During Thomas’s trial, Detective Superintendent Rodney Whitfield Murray retired from the force at the age of forty-eight. Shortly after the trial, Detective Chief Inspector John David Richardson also retired from the force.
One of the witnesses at the trial, a radio journalist who was walking past Chestergate Autos when the murderer drove out, gave his evidence. After giving evidence he spoke to DCI Richardson whom he knew well. He told him that the man in the dock was not he man that he saw driving away from the murder scene. As far as we are aware, DCI Richardson did not record this information and did not pass it on to the defence team.

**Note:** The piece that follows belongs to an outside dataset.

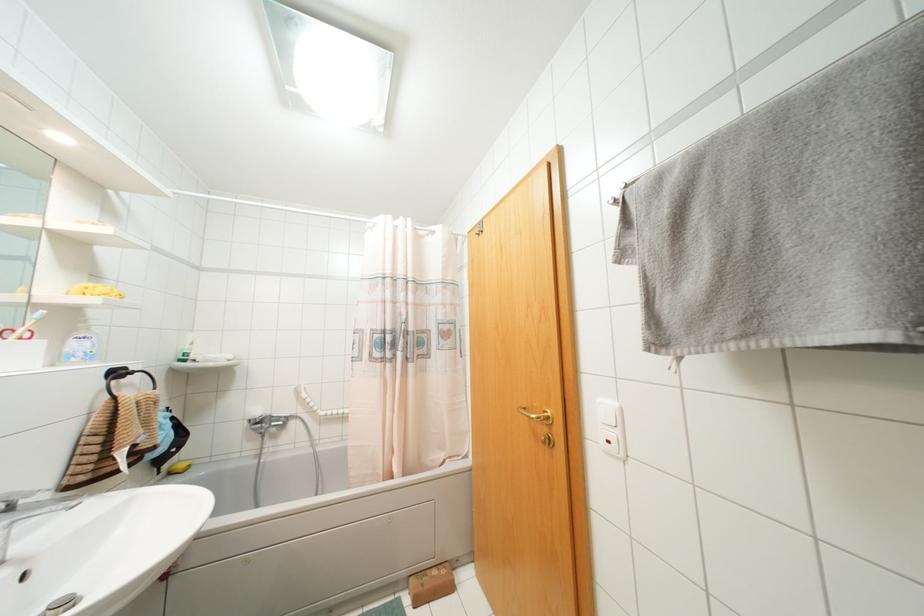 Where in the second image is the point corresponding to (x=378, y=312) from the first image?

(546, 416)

We only found out about it years later when Bob Duffield, who originally researched the case for TVs Trial and Error programme, went to talk to the witness.
The bulk of the investigation into the murders was carried out by Detective Inspector Kenny Caldwell
DI Kenny Caldwell, as has been proven over the past several years, is one of the most corrupt individuals ever to have served in the police force. It was said by his own internal investigating officers during interview with Caldwell in 2002, “Under your command, your officers have shown a total and complete disregard for the laws and procedures that govern how the police service should operate. There appears within that team a complete lack of honesty and integrity. The actions of your staff have precluded any thorough investigation and the true offenders will never face justice”. They continue, “In Harvey v Gifford in 1994, it was held that a police enquiry is a course of justice and you and all your staff have effectively perverted the course of justice in excess of 600 occasions”. This resulted in J Division, Stockport being disbanded by the Chief Constable of Manchester.

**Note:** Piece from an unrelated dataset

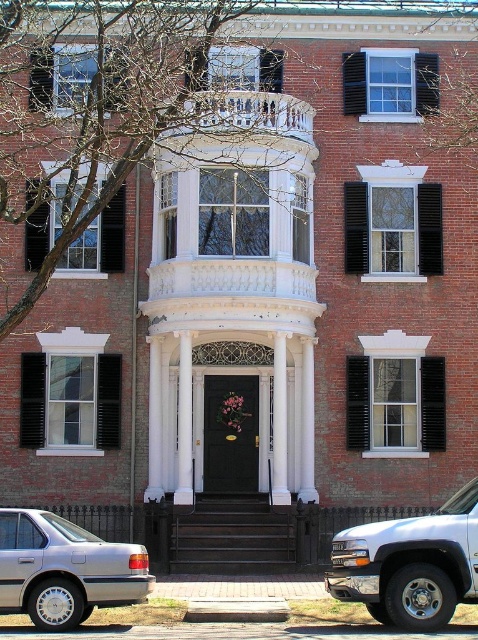 You are standing at the entrance of the classic brick building and want to know how far the white metallic suv at lower right is from you. Can you determine the distance?

The white metallic suv at lower right is 31.59 meters away from the viewer.

In the scene shown: You are standing at the front entrance of the classic brick building. You need to park your white metallic suv at lower right. Where should you position it relative to the building?

The white metallic suv at lower right should be positioned at the coordinates point [411,564] relative to the building.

Several of these junior officers were part of the squad who investigated the MOT murders. This in itself explains the corrupt nature of the investigation. Quite incredibly, DS Damian Moran, one of Caldwell’s junior officers involved in the murder investigation, was the senior officer responsible for correlating evidence for the prosecution for the leave to appeal hearing in October 2007.
When Caldwell was asked by the prosecuting counsel for the leave to appeal hearing to make a statement with regards to covert taping and whether or not he was the senior officer who went with Mr Peter Openshaw QC to see the trial judge, he refused to do so and said any further contact should be made through his solicitor.